We affirm Judge King's order denying dismissal.
TJOFLAT, Circuit Judge (concurring):
The panel opinion presented a scenario of events which I concluded was not supported by the record; consequently, I dissented from what I considered to be unwarranted appellate factfinding for the purposes of establishing bad faith on the part of the government. Subsequently, during oral argument before the court en banc, government counsel conceded, as the court's en banc opinion sets forth, that the facts surmised by the panel majority were indeed correct. It now having been established that there was prosecutorial bad faith in this case in the form of deliberate government manipulation of the federal judicial system, I concur in the opinion of the en banc court.

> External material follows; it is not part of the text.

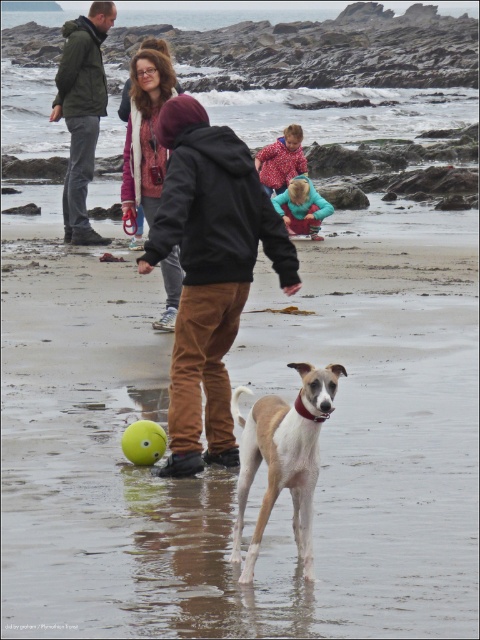 You are standing at the point marked as point (x=64, y=545) and want to walk towards the point (x=145, y=433). Based on the scene description, will you be moving towards the camera or away from it?

Since point (x=64, y=545) is closer to the camera than point (x=145, y=433), moving from point (x=64, y=545) to point (x=145, y=433) means you are moving away from the camera.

JAMES C. HILL, Circuit Judge, with whom GEWIN, GOLDBERG, GODBOLD and RONEY, Circuit Judges, join (dissenting):
The majority in this case insists upon giving to the prosecution that which it improperly sought as a means of disciplining it for having improperly sought it. Inasmuch as I believe this to be error, and to nourish rather than discourage the mischief sought to be corrected, I dissent.

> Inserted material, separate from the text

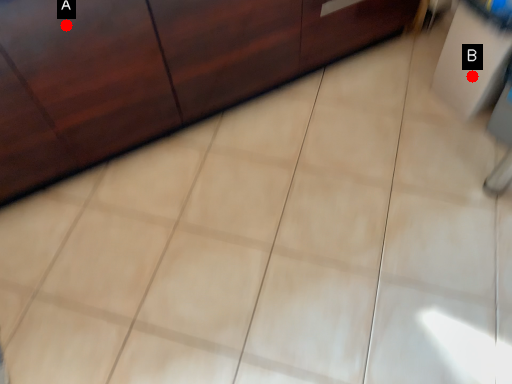 Question: Two points are circled on the image, labeled by A and B beside each circle. Which point is closer to the camera?

Choices:
 (A) A is closer
 (B) B is closer

Answer: (A)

As noted by the majority opinion, none of the participants who appeared before District Judge King performed in such a manner as to entitle them to the sympathy of a law judge or chancellor. Defendants Washington and Rinaldi stand convicted of a federal crime, subject to their right of appeal which presumably will now be given full consideration. They have no standing to complain that, based upon the same facts, they also stand convicted of a violation of the laws of the State of Florida. See Abbate v. United States, 359 U.S. 187, 79 S.Ct. 666, 3 L.Ed.2d 729 (1959); Bartkus v. Illinois, 359 U.S. 121, 77 S.Ct. 150, 1 L.Ed.2d 116 (1959).
Counsel for the government, obstinately and in spite of careful inquiry by the district court, persisted in a prosecution contrary to the "Petite Policy" of the Department of Justice. It was incumbent upon government counsel, independent of any inquiry by the trial judge, to acquaint himself with the status of the prosecution and move for its dismissal if contrary to government policy. It became an even heavier responsibility when the alert trial judge made precise and insistent inquiry into that very subject. Yet, blandly reassuring the court that he knew of what he spoke, government counsel stated to the Court that the Department of Justice had deliberately consulted its policy and was yet determined to proceed. The majority of a panel of this court gleaned from its careful review of the entire record that this conduct was in bad faith or, at the very least, amounted to gross negligence. Finally, on oral argument before the en banc court, counsel for the government commendably acknowledged that this determination by the panel was correct, even though government counsel had theretofore insisted to the contrary before Judge King and before a panel of this court! The Department of Justice and its attorneys, who owe a higher duty as officers of the court than displayed in this record, make no valid claim to a sympathetic audience before us.
I submit, however, that the ever present participant in these proceedings deserving of our most attentive and sympathetic consideration is the Constitution of the United States and the separation of powers that it mandates. It is only the result which the majority reaches in appraising "the delicate balance established in Rule 48(a) between executive and judicial powers"1 which compels me to dissent.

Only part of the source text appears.